This paper has updated and extended previous studies that estimated the NAIRU for New Zealand using the Kalman filter on a reduced form equation. Extensions to previous studies include using the Stock and Watson (1998) procedure to estimate the signal-to-noise ratio; including a survey measure of inflation expectations as a variable; estimating the NAIRU for three different measures of inflation and two different models; including measures of short-term shocks based on their significance for New Zealand; and making use of quarterly data up to the end of 2003.
This paper found evidence to support the concept of a NAIRU with the unemployment gap found to be a significant variable in helping to explain the deviation between inflation and inflation expectations in the models estimated. The paper also found that the Kalman filter reduced form estimates showed a larger cyclical dimension to the labour market in the early 1990s than the HP filter, with the HP filter tending to follow the actual unemployment rate more closely.

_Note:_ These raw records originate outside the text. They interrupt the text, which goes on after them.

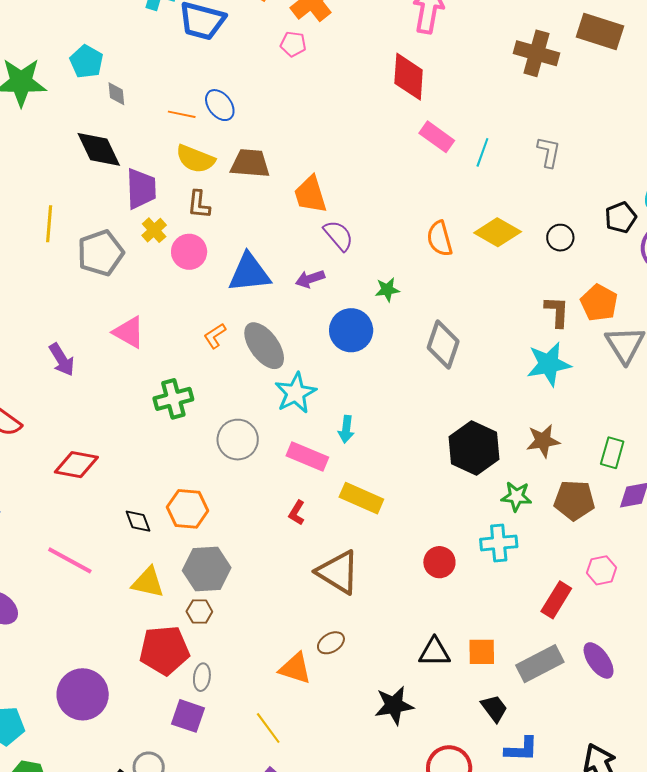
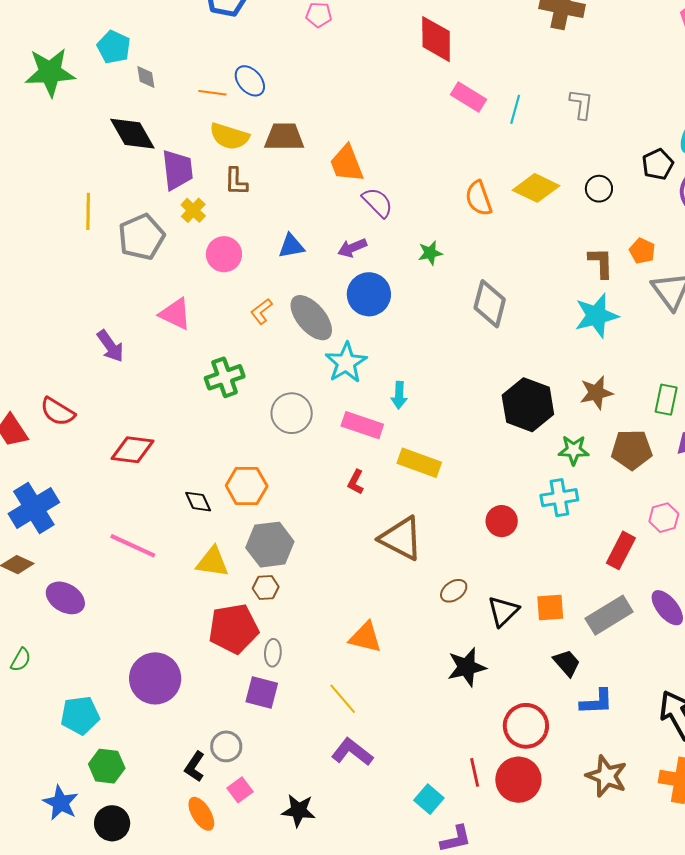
pink circle: (189, 252) -> (224, 254), moved
blue triangle: (249, 273) -> (291, 246), size x0.6
orange pentagon: (599, 303) -> (642, 251), size x0.7
blue circle: (351, 330) -> (369, 294), moved
brown ellipse: (331, 643) -> (454, 591), moved
black triangle: (435, 652) -> (503, 611), turned -40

The results indicate that the NAIRU is likely to be around the current level of the unemployment rate, which supports our prior expectations based on signs of a tight labour market. However, this paper has presented a range of estimates from different possible models, which all also have error bands around their estimates. These models can only provide indications of the current level of the NAIRU rather than point estimates, but also provide a useful guide to how the NAIRU has changed over time. All of the models indicate a NAIRU that is rising over the late 1980s and early 1990s, and then gradually falling with a brief respite around 2000 with the impact of Asian Crisis and two droughts.
This paper provides estimates of the NAIRU using a basic Kalman filter model. A number of extensions and areas of further work have been suggested that could not be included in this paper but may warrant further work. One area of work is to include the soil moisture deficit (Buckle et.al., 2002) as one of the supply shock variables because the omission of such a variable could result in a different estimate of the NAIRU’s variation.
A second area of work suggested is using nonlinear modelling to investigate whether the unemployment rate adjusts in a non-linear or asymmetric fashion, in which case the linear models used in this paper would be inappropriate (Skalin and Teräsvirta 2002). A third area is to investigate the performance of the various models by looking at the real-time versus ex-post properties of the various NAIRU measures (Graff 2004). Finally, adding a structural NAIRU equation to the models is an area which would be very challenging but if successful could help to understand the determinants of the NAIRU.